Nella carta del Della Volpaia (1547), ha l’aspetto di un palazzo finito e munito di torre; nella zona sono disegnati anche una torre e dei ruderi. La torretta sovrastante le sorgenti dell’Acqua Vergine sono ricordata dal Nibby come “edificata forse sulle rovine dell’edicola eretta in memoria dell’apparizione, o comparsa della verginella ai soldati, che cercavano l’acqua, e che diede origine al nome dell’acqua medesima”, ed oggi è in stato di abbandono; ha pianta quadrata in tufo con scaglie di marmo e mattoni, finestre rettangolari con stipiti marmorei, mozzata ma ricoperta da tetto. Essa doveva servire, oltre che come vedetta della Via Collatina anche come posto di guardia del vicino “castellarium” e delle sorgenti acquifere.

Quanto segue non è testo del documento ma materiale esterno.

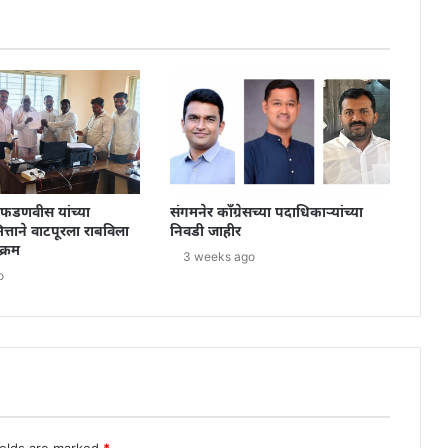
ंद्र फडणवीस यांच्या
संगमनेर काँग्रेसच्या पदाधिकाऱ्यांच्या
त्ताने वाटपूरला राबविला
निवडी जाहीर
्रम
3 weeks ago
o
ields are marked
*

Più fedele testimonianza dell’antica villa è la mappa catastale del “Casale detto Solone” (Archivio S.Maria Maggiore) del 1558 ove due edifici, indicati come “casale vecchio” e “casale nuovo”, sono disposti parallelamente in posizione corrispondente all’attuale. La torre, probabilmente distrutta durante il periodo di abbandono della dimora, doveva servire da belvedere o luogo di guardia e difesa. Il progetto del Peruzzi prevedeva un fabbricato con ambiente centrale e portico aperto verso il giardino e una fila di pilastri o pergolato verso il “fiume di Salone”; il giardino a ellissi concentriche con via interna, è interrotto sull’esterno alberato da quattro absidiole diagonali che creano due immaginari assi obliqui, moltiplicando i punti di vista e dilatando lo spazio al fine di una felice integrazione tra architettura e natura, tipica dello stile peruzziano e già individuabile nella loggia della Farnesina (1506-16). Inoltre non è improbabile che la forma ovata del giardino, ispirata agli antichi anfiteatri quali luoghi di giochi, fosse predisposta per consentire “naumachie” con l’acqua del vicino Salone. Sebbene realizzato con inversione d’orientamento rispetto al progetto iniziale, il complesso mantiene l’orientamento simmetrico di due fabbricati, uno ad uso signorile, l’altro per i servizi e le scuderie (anch’esso probabile progetto del Peruzzi), contrapposti su cortile, interno quadrangolare con muri di chiusura sui lati ove si aprono gli accessi alla campagna. Le facciate sono scandite da un unico ordine di arcate su lesene che chiudono i due piani, ricollegabili all’ambiente Raffaellesco, e tuttora visibili, nella volta dell’androne d’ingresso al cortile, sono gli affreschi con scene circensi, naumachie e paesaggi, alternati a riquadri in stucco con fregi e deità marine dominati al centro dallo stemma cardinalizio del Trivulzio a tre bande d’oro su campo azzurro.

Benché degradato da vari interventi il complesso mantiene l’aspetto di grande villa fortificata con cortile interno dell’Agro Romano, sul tipo della Magliana e di Lunghezza.

Tenuta di Salone

A questa immensa tenuta spettano da tempi remotissimi due appezzamenti di terra situati a sud della via Prenestina ad est ed ovest del punto detto “le quattro strade”.

Di proprietà della Basilica di S. Maria Maggiore già dal secolo XII lo rimase fino alle leggi del 1873 che disposero della tenuta per enfiteusi a favore di Domenico Vulpiani.

Nel 1906 si sostituì ai Vulpiani la ditta Brandini, Niccoli & C., che nel 1917 vendette tutta la tenuta a Enea Gallina di Milano.

Su 1187 ettari, 246 furono venduti a Antonio Gianni tra i quali la parte  a sud della Prenestina tra le Quattro Strade e l’Anulare.

Altri 219 ettari, comprendenti la pedica di Salone ad est delle Quattro Strade, furono acquistati nel 1925 da Pietro Talenti, che nel 1966 vendette detta pedica immediatamente lottizzata da Giacinto Calfapietra.